Once demobbed, he felt a call to education. He based at Tirley Garth, the MRA centre in Cheshire for a short while and then found a job teaching in a secondary school in Ardwick, Manchester. It was at Tirley Garth that he met his wife-to-be, Leonora Lee, who was a primary school teacher in nearby Stockport. They were married in 1949 and spent the rest of their married life in Manchester, eventually ending up teaching in the same school, although considerably expanded, in Ardwick.
Edwin had a passionate belief in the value of education and was the founding editor of a broadsheet called Polestar which promoted education and in particular the fundamental moral and spiritual beliefs of MRA. The editorial board, all volunteers, included a variety of educational professionals such as Dr Elizabeth Bradburn, a lecturer at an education college in Liverpool, and John Scarth, a secondary-school teacher in Wythenshawe, Manchester. David Hassell, a modern-language teacher, was another active participant as was Dermot McKay, who came from a tea-planting family in Sri Lanka and had a printing background. These and several others, the ‘staff’ of Polestar, formed a close association with French MRA colleagues in education – in particular Jacques and Denise Jaulmes. Edwin was passionate about the importance of such links, traveling to France several times with Leonora to attend meetings of l’Association pour l'Eveil à la Responsabilité à l’Ecole (Association for the Awakening to Responsibility at School or AERE) of which Denise Jaulmes was the chief organiser for 30 years.
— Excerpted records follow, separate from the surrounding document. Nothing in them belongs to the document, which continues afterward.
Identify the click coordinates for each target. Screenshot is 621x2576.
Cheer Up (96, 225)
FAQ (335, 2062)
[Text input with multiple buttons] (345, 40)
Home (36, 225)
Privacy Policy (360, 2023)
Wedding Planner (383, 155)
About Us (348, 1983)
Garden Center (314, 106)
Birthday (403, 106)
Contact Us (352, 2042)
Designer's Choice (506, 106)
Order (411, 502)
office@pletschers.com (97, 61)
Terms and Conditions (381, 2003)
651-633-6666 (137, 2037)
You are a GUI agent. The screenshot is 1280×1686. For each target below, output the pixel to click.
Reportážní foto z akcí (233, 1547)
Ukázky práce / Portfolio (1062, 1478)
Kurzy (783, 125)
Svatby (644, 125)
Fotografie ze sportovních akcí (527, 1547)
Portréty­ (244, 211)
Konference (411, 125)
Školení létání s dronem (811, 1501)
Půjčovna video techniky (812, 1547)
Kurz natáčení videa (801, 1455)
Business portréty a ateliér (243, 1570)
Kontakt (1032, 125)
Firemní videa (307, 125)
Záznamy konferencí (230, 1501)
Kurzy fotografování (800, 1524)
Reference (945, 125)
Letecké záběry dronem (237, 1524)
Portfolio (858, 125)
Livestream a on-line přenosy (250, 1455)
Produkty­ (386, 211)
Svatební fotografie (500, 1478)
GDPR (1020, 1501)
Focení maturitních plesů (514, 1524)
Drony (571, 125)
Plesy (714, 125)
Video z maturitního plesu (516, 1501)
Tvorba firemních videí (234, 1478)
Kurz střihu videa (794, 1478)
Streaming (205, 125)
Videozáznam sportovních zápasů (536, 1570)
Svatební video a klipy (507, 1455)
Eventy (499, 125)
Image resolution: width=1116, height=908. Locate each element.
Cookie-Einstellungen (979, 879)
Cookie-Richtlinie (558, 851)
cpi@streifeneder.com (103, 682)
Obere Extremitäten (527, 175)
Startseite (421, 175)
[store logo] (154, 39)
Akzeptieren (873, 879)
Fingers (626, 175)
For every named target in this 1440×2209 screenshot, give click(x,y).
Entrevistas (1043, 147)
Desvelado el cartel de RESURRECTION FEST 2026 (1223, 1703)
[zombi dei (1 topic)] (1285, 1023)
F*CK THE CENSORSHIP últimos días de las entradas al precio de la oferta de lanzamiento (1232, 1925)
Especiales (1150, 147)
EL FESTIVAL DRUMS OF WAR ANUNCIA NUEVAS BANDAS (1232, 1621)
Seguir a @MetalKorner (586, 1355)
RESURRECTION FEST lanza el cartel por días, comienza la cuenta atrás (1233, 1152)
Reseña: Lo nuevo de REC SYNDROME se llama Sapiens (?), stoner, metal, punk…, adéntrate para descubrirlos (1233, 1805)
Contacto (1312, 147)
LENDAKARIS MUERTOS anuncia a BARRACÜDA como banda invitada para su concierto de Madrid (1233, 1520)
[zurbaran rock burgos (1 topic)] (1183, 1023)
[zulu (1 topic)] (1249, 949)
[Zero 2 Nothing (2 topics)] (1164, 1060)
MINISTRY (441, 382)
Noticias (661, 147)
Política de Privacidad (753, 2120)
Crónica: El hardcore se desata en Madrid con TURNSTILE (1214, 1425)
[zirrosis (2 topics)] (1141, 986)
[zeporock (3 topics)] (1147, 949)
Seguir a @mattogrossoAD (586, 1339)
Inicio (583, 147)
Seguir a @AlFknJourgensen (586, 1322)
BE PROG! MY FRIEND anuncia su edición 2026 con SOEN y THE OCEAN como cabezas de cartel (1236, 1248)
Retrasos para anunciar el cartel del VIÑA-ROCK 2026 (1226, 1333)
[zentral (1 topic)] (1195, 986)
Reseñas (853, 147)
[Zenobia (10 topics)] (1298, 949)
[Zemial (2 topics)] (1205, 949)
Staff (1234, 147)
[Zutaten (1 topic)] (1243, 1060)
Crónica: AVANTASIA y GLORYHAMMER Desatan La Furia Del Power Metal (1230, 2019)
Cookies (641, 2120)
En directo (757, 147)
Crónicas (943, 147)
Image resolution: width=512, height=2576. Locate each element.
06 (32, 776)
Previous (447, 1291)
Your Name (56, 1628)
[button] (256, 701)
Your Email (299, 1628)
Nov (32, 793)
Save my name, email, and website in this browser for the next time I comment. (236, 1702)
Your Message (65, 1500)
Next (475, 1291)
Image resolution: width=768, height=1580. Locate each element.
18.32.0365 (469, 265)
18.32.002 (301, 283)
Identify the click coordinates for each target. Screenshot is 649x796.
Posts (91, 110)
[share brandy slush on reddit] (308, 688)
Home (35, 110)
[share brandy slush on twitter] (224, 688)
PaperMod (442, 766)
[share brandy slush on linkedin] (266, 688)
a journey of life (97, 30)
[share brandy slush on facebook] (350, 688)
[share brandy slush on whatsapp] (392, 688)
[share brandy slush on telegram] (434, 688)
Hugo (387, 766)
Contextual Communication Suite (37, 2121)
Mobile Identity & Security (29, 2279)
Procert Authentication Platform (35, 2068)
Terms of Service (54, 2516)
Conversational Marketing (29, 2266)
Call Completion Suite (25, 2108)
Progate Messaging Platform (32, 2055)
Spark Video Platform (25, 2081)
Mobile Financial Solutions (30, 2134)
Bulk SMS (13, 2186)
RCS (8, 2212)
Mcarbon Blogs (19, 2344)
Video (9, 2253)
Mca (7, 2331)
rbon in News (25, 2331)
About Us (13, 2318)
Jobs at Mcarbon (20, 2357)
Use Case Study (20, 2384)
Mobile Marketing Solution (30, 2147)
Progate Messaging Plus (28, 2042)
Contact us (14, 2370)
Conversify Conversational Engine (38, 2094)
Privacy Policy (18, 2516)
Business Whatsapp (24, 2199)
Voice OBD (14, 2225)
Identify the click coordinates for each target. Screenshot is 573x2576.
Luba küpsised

As well as teaching, Edwin was deeply involved in the National Union of Teachers, sometimes attending their annual conferences. He held office for several years in the Manchester branch – the Manchester Teachers’ Association. In the year in which he was President of the MTA, he invited the international cricketer Conrad Hunte to address the annual dinner.
Writing in New World News, Edwin summed up his conviction: ‘Education is the task of everyone. It is a process of changing the thinking and living of individuals and nations. It is a process which should not cease for any of us and to which every one of us can contribute.’
He was still active with Polestar in the year in which he died at the age of 75.